MENARAnews.com, Denpasar (Bali) – Dalam rangka mendapatkan masukan mengenai penyajian data kepada masyarakat dan mengevaluasi kinerja, BPS Provinsi Bali gelar diskusi dengan awak media, di Colony Creative Hub Rooftop Plaza Renon Denpasar, (19/9/2018), siang.
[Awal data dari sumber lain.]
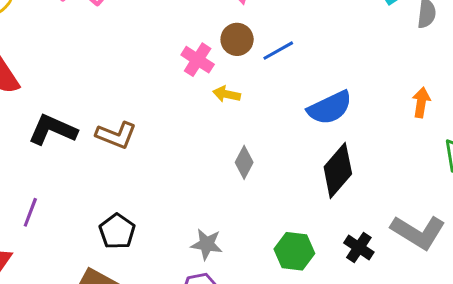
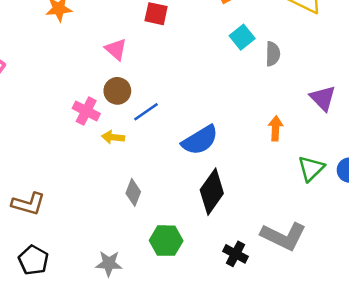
blue line: (278, 51) -> (146, 112), moved
brown L-shape: (116, 135) -> (28, 204), moved
green hexagon: (294, 251) -> (166, 241), moved

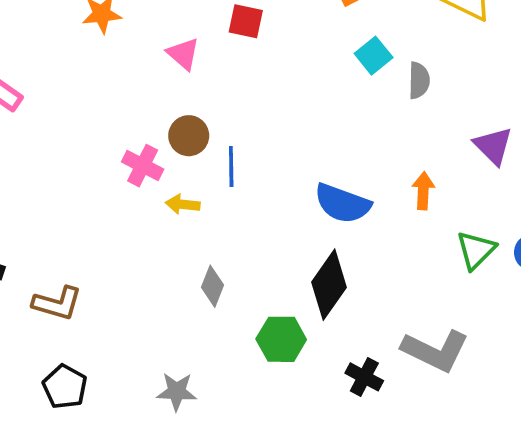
pink triangle: (116, 49) -> (183, 54), moved
blue line: (146, 112) -> (231, 167), turned -56
blue semicircle: (200, 140) -> (342, 204), moved, turned 51
green hexagon: (166, 241) -> (281, 339), moved

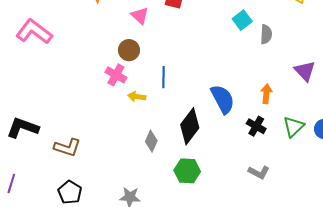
brown circle: (189, 136) -> (129, 50), moved
blue semicircle: (342, 204) -> (223, 99), turned -140
black diamond: (329, 285) -> (190, 126), moved
gray L-shape: (435, 351) -> (259, 172), moved, size x0.6
black cross: (364, 377) -> (256, 126), moved

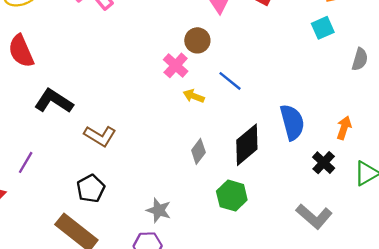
cyan square: (242, 20) -> (323, 28), moved
blue line: (164, 77) -> (230, 81), turned -65
gray L-shape: (259, 172) -> (314, 216), size x1.4

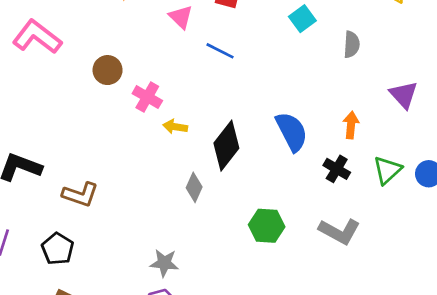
brown circle: (197, 40) -> (108, 70), moved
blue line: (230, 81) -> (220, 51), moved
black diamond: (247, 145) -> (226, 146), moved
black pentagon: (91, 189) -> (58, 249), moved
green hexagon: (232, 196) -> (267, 226), moved

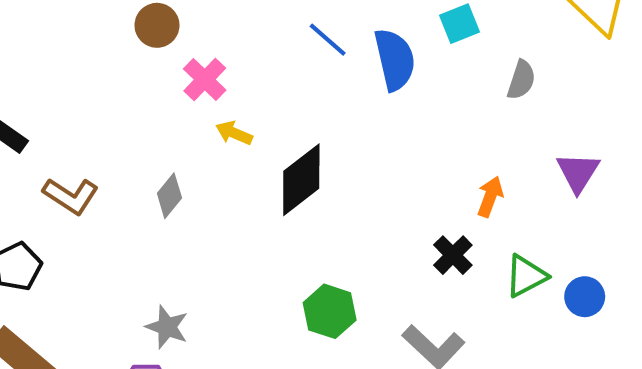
blue semicircle: (292, 132) -> (395, 60), moved
gray diamond: (194, 187) -> (169, 196), moved

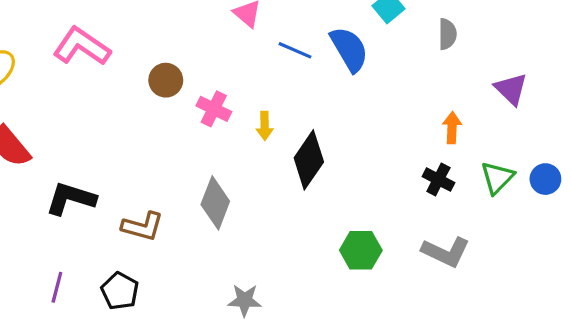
yellow arrow: (234, 133) -> (265, 126), moved, turned -96
gray diamond: (169, 196) -> (215, 203), size x1.5

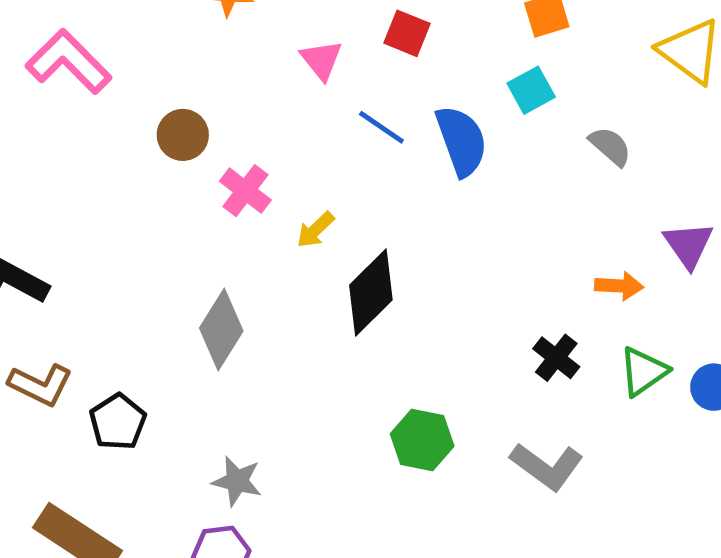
gray semicircle: (447, 34) -> (610, 146), turned -60
yellow arrow: (265, 126) -> (315, 230), turned 36
orange arrow: (452, 128) -> (619, 286), moved, turned 80
brown L-shape: (143, 226) -> (40, 385), moved
black pentagon: (120, 291) -> (118, 422), moved

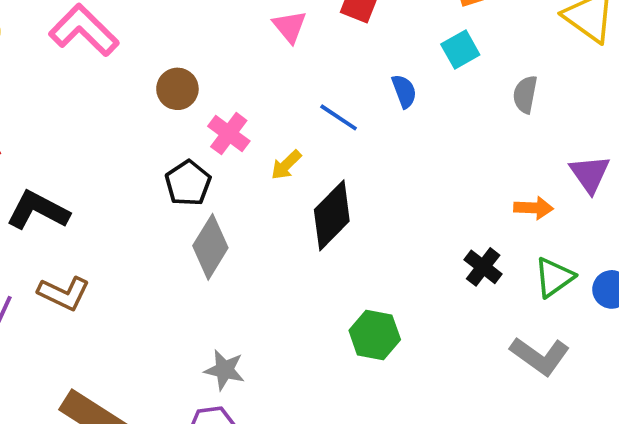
blue line: (381, 127) -> (339, 117), moved
blue semicircle: (461, 141) -> (404, 91), size x0.6
gray semicircle: (610, 146) -> (525, 94), turned -120
black pentagon: (118, 422) -> (188, 183), moved
gray L-shape: (547, 466) -> (540, 356), moved

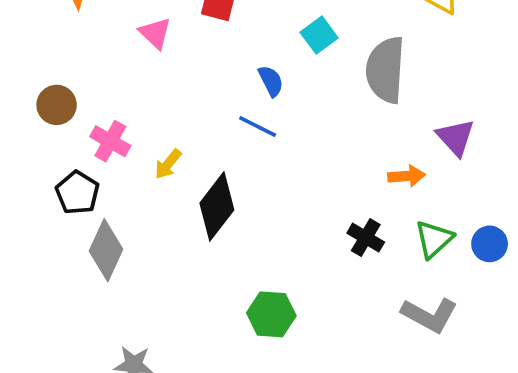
gray semicircle: (525, 94) -> (385, 70), size x1.8
blue line: (339, 117) -> (258, 127), moved

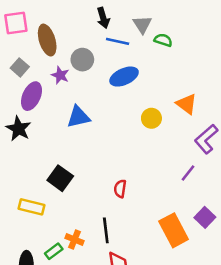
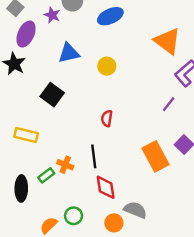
orange triangle: (187, 104) -> (167, 41), size x1.4
yellow circle: (151, 118) -> (107, 66), moved
black square: (60, 178) -> (52, 95), moved

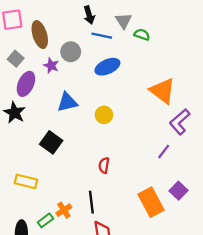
orange cross: (65, 165) -> (64, 210), turned 35

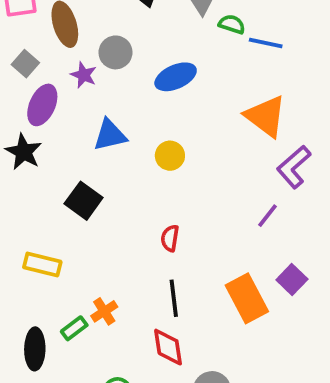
blue line: (102, 36) -> (266, 43), moved
black line: (91, 202) -> (174, 298), moved

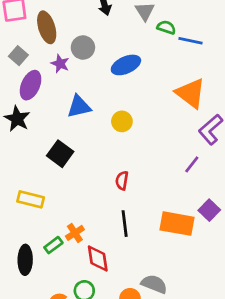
orange rectangle: (247, 298) -> (177, 224), turned -52
red diamond: (168, 347) -> (98, 258), moved

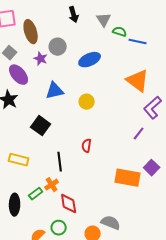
purple ellipse: (31, 85) -> (19, 75), turned -65
black line: (125, 224) -> (60, 162), moved

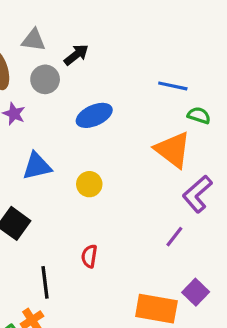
black arrow: (74, 15) -> (76, 55), moved, turned -112
gray triangle: (104, 20) -> (34, 40), moved, turned -49
green semicircle: (120, 32) -> (199, 115), moved
gray circle: (58, 47) -> (45, 79), moved

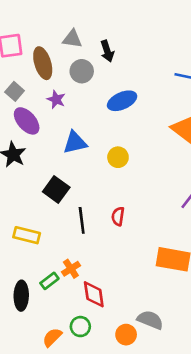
black arrow: (76, 55) -> (107, 51), turned 110
black line: (45, 282) -> (82, 220), moved

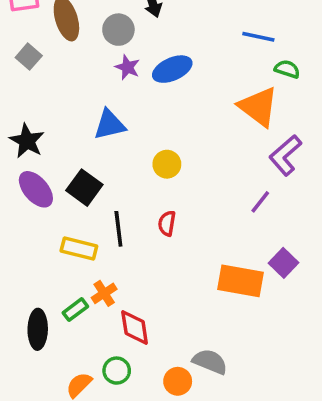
purple star: (56, 99) -> (127, 67), moved
purple ellipse: (27, 121) -> (36, 189), moved
yellow circle: (118, 157) -> (167, 164), moved
yellow rectangle: (27, 235) -> (79, 249), moved

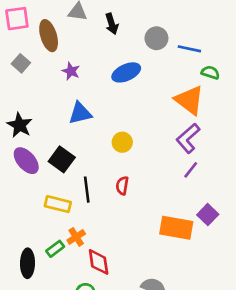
gray circle: (118, 30) -> (156, 38), moved
purple star: (127, 67) -> (71, 71), moved
purple L-shape: (285, 155) -> (188, 138), moved

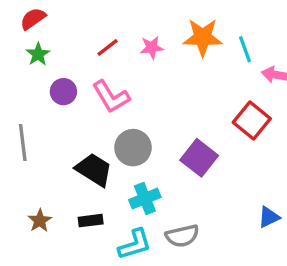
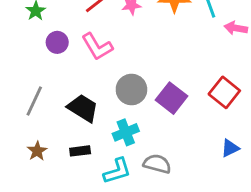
red square: (252, 120) -> (224, 92), moved
gray line: (23, 143) -> (34, 101), moved, turned 32
gray circle: (133, 148) -> (131, 90), moved
gray semicircle: (182, 236) -> (157, 164), turned -152

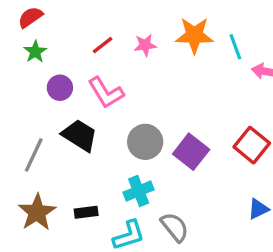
black trapezoid: (83, 108) -> (80, 135), moved
brown star: (37, 151) -> (37, 212), size x1.6
gray semicircle: (157, 164) -> (175, 227), turned 36

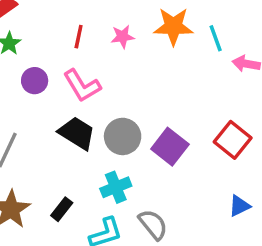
red line: (103, 45) -> (79, 37), turned -40
black trapezoid: (80, 135) -> (77, 133), moved
black rectangle: (86, 212) -> (62, 209), turned -45

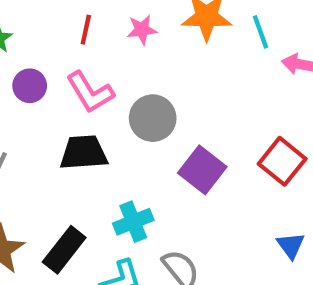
black trapezoid: (77, 133) -> (84, 153), turned -36
gray circle: (123, 136) -> (153, 118), moved
blue triangle: (239, 206) -> (291, 245), turned -40
black rectangle: (62, 209) -> (64, 250), size x1.5

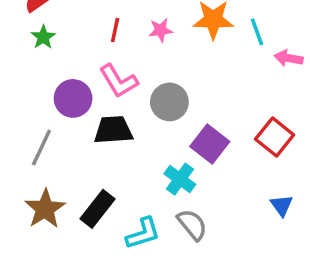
purple circle: (30, 86) -> (73, 98), moved, size x1.4
cyan cross: (133, 222) -> (180, 179), moved, turned -32

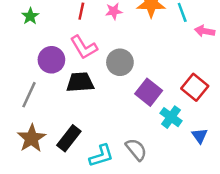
cyan cross: (180, 179) -> (171, 117), moved

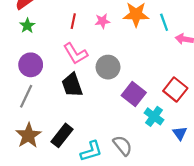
purple circle: (51, 60) -> (31, 65), moved
black trapezoid: (80, 82) -> (72, 85), turned -105

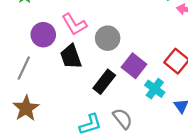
purple circle: (31, 65) -> (43, 35), moved
black rectangle: (62, 135) -> (104, 82), moved

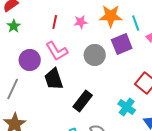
gray circle: (108, 38) -> (95, 55), moved
purple square: (134, 66) -> (122, 44), moved, turned 30

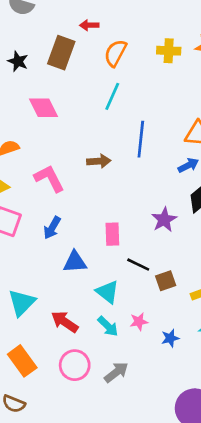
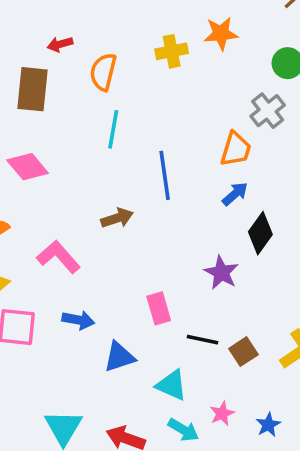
blue arrow: (52, 228) -> (78, 320), turned -95

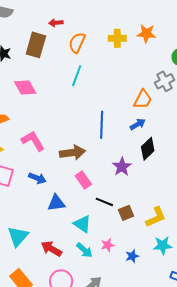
blue line: (165, 175) -> (102, 125), moved
brown arrow: (117, 218) -> (72, 153), moved, size x1.4
pink rectangle: (159, 308) -> (83, 180), turned -30

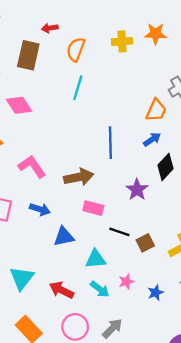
pink rectangle: (83, 180) -> (93, 208), turned -36
cyan triangle: (82, 224) -> (96, 259), turned -36

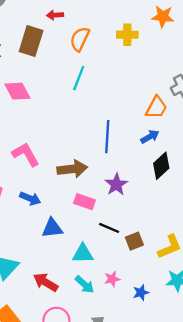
orange star: (156, 34) -> (163, 17), moved
purple star: (137, 190) -> (116, 184), moved

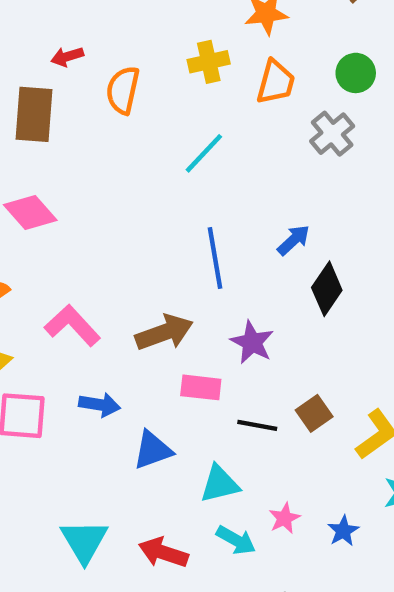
cyan line: (79, 78) -> (204, 153), moved, turned 35
orange trapezoid: (156, 107) -> (276, 82), moved
brown square: (134, 241) -> (314, 413), moved

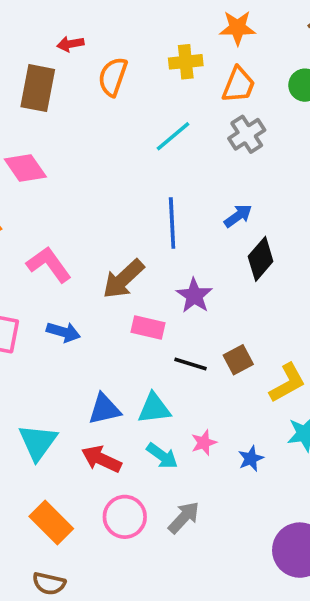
gray cross: (332, 134) -> (247, 134), moved
brown arrow: (164, 332) -> (123, 279), turned 150
blue triangle: (153, 450) -> (104, 409), moved

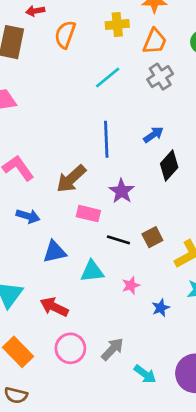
blue triangle: (104, 409) -> (55, 252), moved
pink star: (204, 443) -> (131, 285), moved
cyan arrow: (162, 456) -> (145, 374), moved

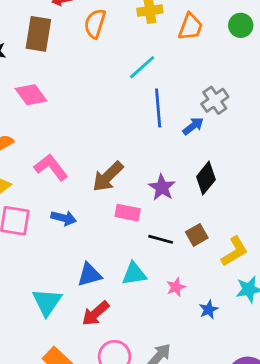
gray cross: (160, 77) -> (215, 100), moved
blue line: (106, 139) -> (158, 108), moved
black diamond: (169, 166) -> (206, 178), moved
blue triangle: (55, 252) -> (89, 275), moved
red arrow: (54, 307) -> (95, 313), turned -64

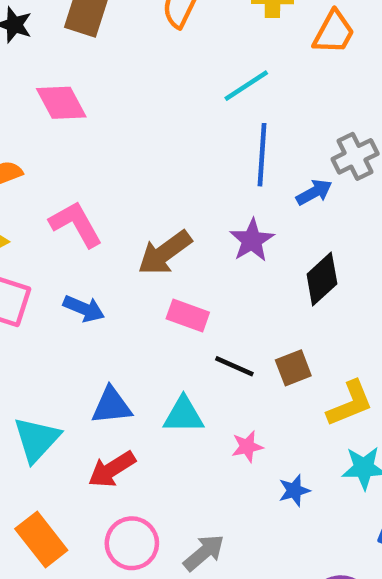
purple star: (162, 187) -> (252, 240), moved

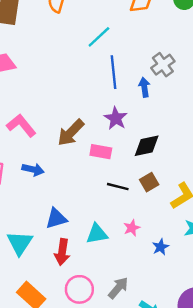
blue arrow: (314, 192) -> (144, 87), turned -60
black diamond: (322, 279) -> (147, 146), moved, turned 40
pink rectangle: (188, 315) -> (101, 152), moved
cyan triangle: (183, 415) -> (97, 234), moved
red arrow: (112, 469) -> (62, 252), turned -40

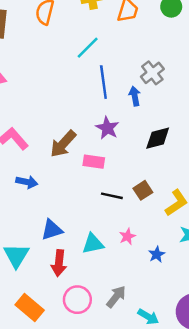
black diamond: (147, 146) -> (158, 138), moved

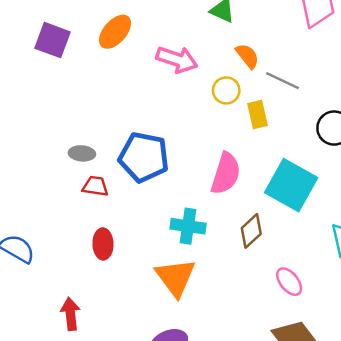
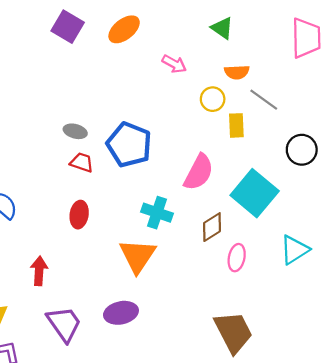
orange semicircle: (247, 56) -> (237, 72), turned 115
pink arrow: (177, 59) -> (174, 64), size x0.7
pink ellipse: (289, 282) -> (237, 258), moved, turned 40

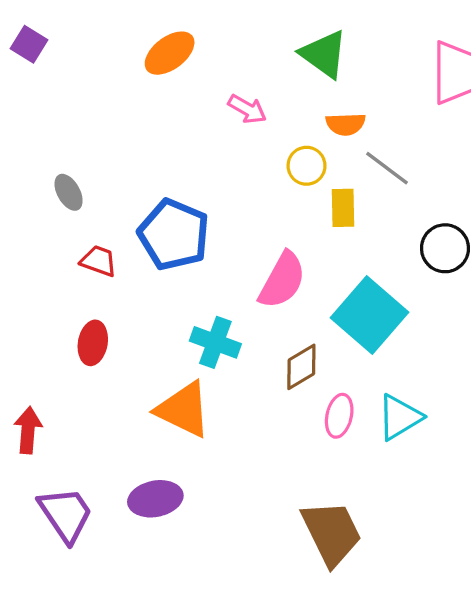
purple square: (68, 27) -> (29, 44), moved, size x0.7
green triangle: (222, 28) -> (324, 54), size x1.4
gray ellipse: (75, 131) -> (69, 192), moved, turned 45
cyan triangle: (294, 250) -> (400, 417), moved
orange triangle: (138, 256) -> (183, 410), turned -39

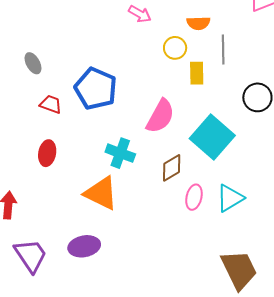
gray line: (387, 168) -> (223, 50), turned 52
brown trapezoid: (332, 533) -> (239, 270), moved

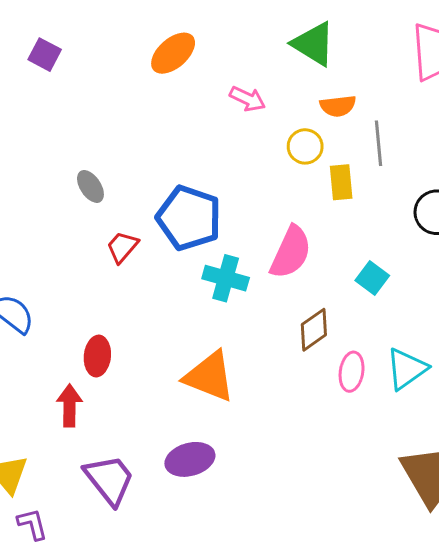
red trapezoid: (51, 104) -> (122, 247), turned -65
cyan square: (212, 137) -> (372, 278), size x0.5
red ellipse: (47, 153) -> (97, 356), moved
cyan cross: (120, 153) -> (226, 278), moved

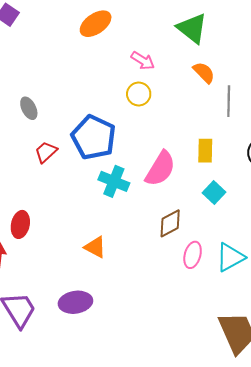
orange semicircle: (338, 106) -> (204, 73), turned -135
yellow circle: (305, 146) -> (139, 94), moved
yellow rectangle: (341, 182) -> (205, 151), moved
orange triangle: (209, 376) -> (95, 247), size x0.6

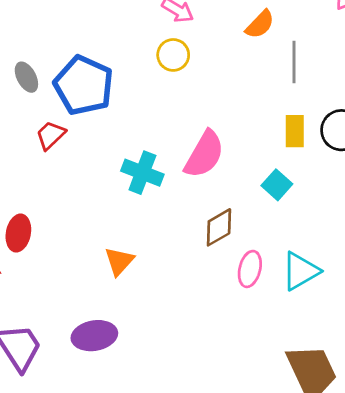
orange semicircle: (204, 73) -> (260, 24), turned 90
blue pentagon: (94, 137) -> (84, 85), moved
yellow rectangle: (205, 151) -> (295, 131), moved
orange triangle: (95, 247) -> (119, 261), turned 45

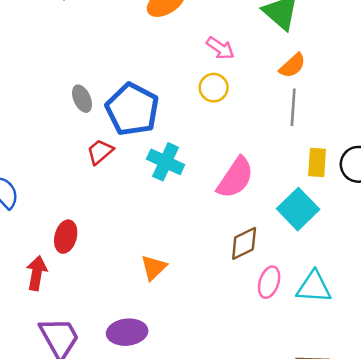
gray line: (294, 62) -> (293, 107), moved
cyan cross: (142, 173) -> (166, 162), moved
cyan square: (277, 185) -> (298, 209), size x1.5
cyan triangle: (300, 271) -> (314, 287), turned 30

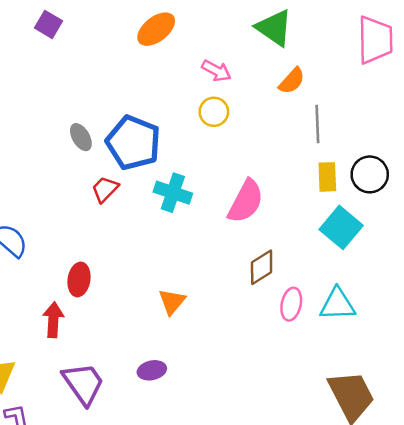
gray line: (293, 107) -> (317, 124), moved
cyan square: (298, 209) -> (341, 227), moved
purple ellipse: (127, 332) -> (152, 370), size x0.7

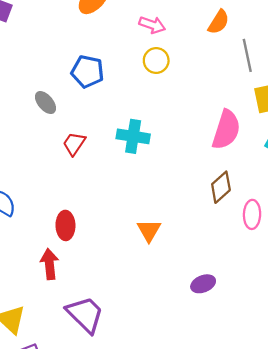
blue pentagon: (133, 143) -> (87, 72), moved, size x0.7
pink semicircle: (246, 201) -> (226, 130), moved
purple ellipse: (152, 370) -> (203, 284), moved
Salah satu bahasan yang menjadi topik hangat dalam diskusi tersebut yakni mengenai data pengangguran di Provinsi Bali yang terkategori rendah. “Data Ketenagakerjaan di Bali untuk pengangguran hingga saat ini paling rendah dan dalam menyajikan data kami menggunakan gini ratio. Selain itu ada peran BPK juga sebagai evaluator dengan membandingkan data yang ada dengan data fakta di lapangan”, jelas Kabid Statistik Sosial BPS Provinsi Bali, Dedy Cahyono.
Sementara itu mengenai nilai inflasi dan deflasi, Kabid Statistik Distribusi BPS Provinsi Bali menjelaskan bahwa penghitungan aspek tersebut tidak hanya dihitung berdasarkan satu komoditas melainkan dari berbagai komponen. “Inflasi dan deflasi ini kita hitung tidak dengan satu komoditas namun dengan banyak komoditas sehingga tidak bisa dibandingkan dengan komoditas tertentu yang harganya sedang naik”, jelas I Gede Nyoman Subadri.
Menyikapi hal tersebut salah satu perwakilan media Bisnis Bali menanggapi tentang data penganguran dan kemiskinan yang dianggap perlunya parameter khususnya pada program bedah rumah. “Terkait data kemiskinan diperlukan parameter yang lebih sahih seperti parameter dalam menghitung angka kemiskinan terkait program bedah rumah. Apakah rumah yang sudah direnovasi/telah dilakukan bedah rumah, maka warga tersebut tidak masuk dalam angka kemiskinan lagi sedangkan pendapatan mereka tetap rendah atau tidak memiliki pendapatan”, ungkap Samawa dari Perwakilan Media Bisnis Bali.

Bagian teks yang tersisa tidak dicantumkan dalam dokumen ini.